Since 1927, the ACTU has been the only national confederation representing Australian unions. We have played a leading role in advocating for improved wages and conditions for Australian workers and have participated in the development of almost every regulatory measure concerning worker and trade union rights during that time. The ACTU consists of 43 affiliated unions and trades and labour councils from across the country, representing approximately 2 million workers from all major industries, occupations and sectors.

The protection and enhancement of every worker’s fundamental right to a safe and healthy working life has always been, and remains, a core goal of the ACTU and its affiliates. The ACTU welcomes the opportunity to make this submission to the National Dust Diseases Taskforce.

The re-emergence of diseases such as silicosis and coal worker’s pneumoconiosis are symbolic of the systemic failure of our regulatory system to prevent, identify, control and manage occupational diseases, and especially dust diseases, in Australia. It is estimated that over 5,000 Australians will die each year from diseases caused by their work. Whilst many of these deaths are directly related to the failure to eliminate and control the use of asbestos, an increasing number of workers are dying due to diseases such as silicosis and other occupational diseases. It is a national disgrace that in a country as rich as Australia that in the last few years we have seen more than 250 workers diagnosed with silicosis and a further 111 diagnosed with dust diseases in the Queensland coal industry.

It is also symptomatic of a failure of governments, both state and federal, to implement the recommendations of countless inquiries over the course of the last 20 years, and whilst we welcome the renewed attention that this subject is receiving with the establishment of the Taskforce, we caution against ‘re-inventing the wheel’ when it comes to solutions. Many of the recommendations called for in this submission are not new, they have been recommended by multiple inquires and supported by numerous experts in both work health and safety and the medical profession.

The solutions to prevention and identification lie within the system of laws and regulations governing work health and safety and the role that workers, unions and regulators play in enforcing them. Whether it be bans on dry cutting, reductions to workplace exposure standards (WES) or improved awareness campaigns that highlight the dangers of exposure to dust, it is direct engagement and intervention in workplaces that our attention should be focussed on.

Whilst solutions aimed at the control and management of dust diseases also intersect with our work health and safety system, including our workers’ compensation systems, it also extends to the broader heath system and its capacity to diagnose and track the outbreak of occupational disease.  This includes the need for a government managed register of disease to ensure we are able to identify these outbreaks earlier and direct both preventative and control measures more quickly, through to the process that sufferers of disease are expected to go through in terms of seeking support and compensation.

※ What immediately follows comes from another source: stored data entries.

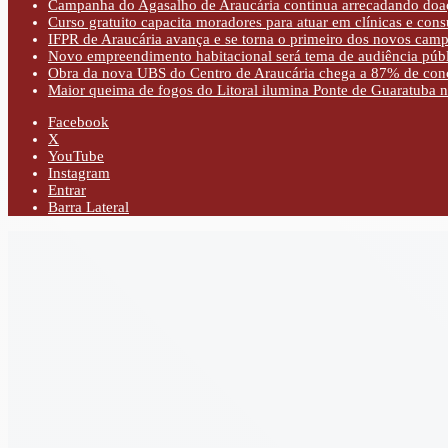
Campanha do Agasalho de Araucária continua arrecadando doaç
Curso gratuito capacita moradores para atuar em clínicas e con
IFPR de Araucária avança e se torna o primeiro dos novos cam
Novo empreendimento habitacional será tema de audiência púb
Obra da nova UBS do Centro de Araucária chega a 87% de con
Maior queima de fogos do Litoral ilumina Ponte de Guaratuba n
Facebook
X
YouTube
Instagram
Entrar
Barra Lateral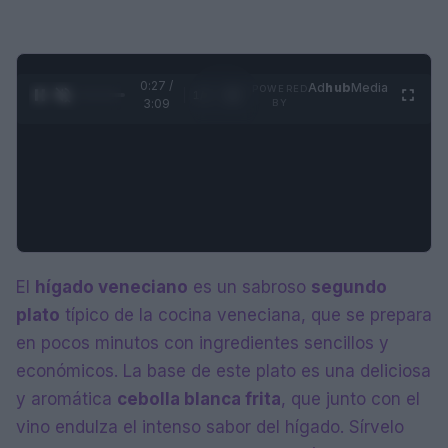
0:28 /
Ad
hub
Media
POWERED
1
/
4
3:09
BY
El
hígado veneciano
es un sabroso
segundo
plato
típico de la cocina veneciana, que se prepara
en pocos minutos con ingredientes sencillos y
económicos. La base de este plato es una deliciosa
y aromática
cebolla blanca frita
, que junto con el
vino endulza el intenso sabor del hígado. Sírvelo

This submission will focus heavily on the prevention and identification measures that governments can take to stem, and eventually eliminate, the growth and prevalence of silicosis and other dust diseases. It will highlight the importance of our work health and safety system to each of these elements. It will draw on a range of sources, with particular attention to those from Queensland, given the advanced state of the disease and research from that state with now in excess of 1,000 stone masons screened.

In preparing this submission, the ACTU has carefully considered the Discussion Paper and consulted with our affiliated unions. In light of the scope of the review, there may be a need for further information in relation to some of the recommendations made. We would be happy to provide further information on request, and we look forward to an ongoing constructive engagement with this important review process.

The ACTU supports the submissions made by individual unions and Trades and Labour Councils.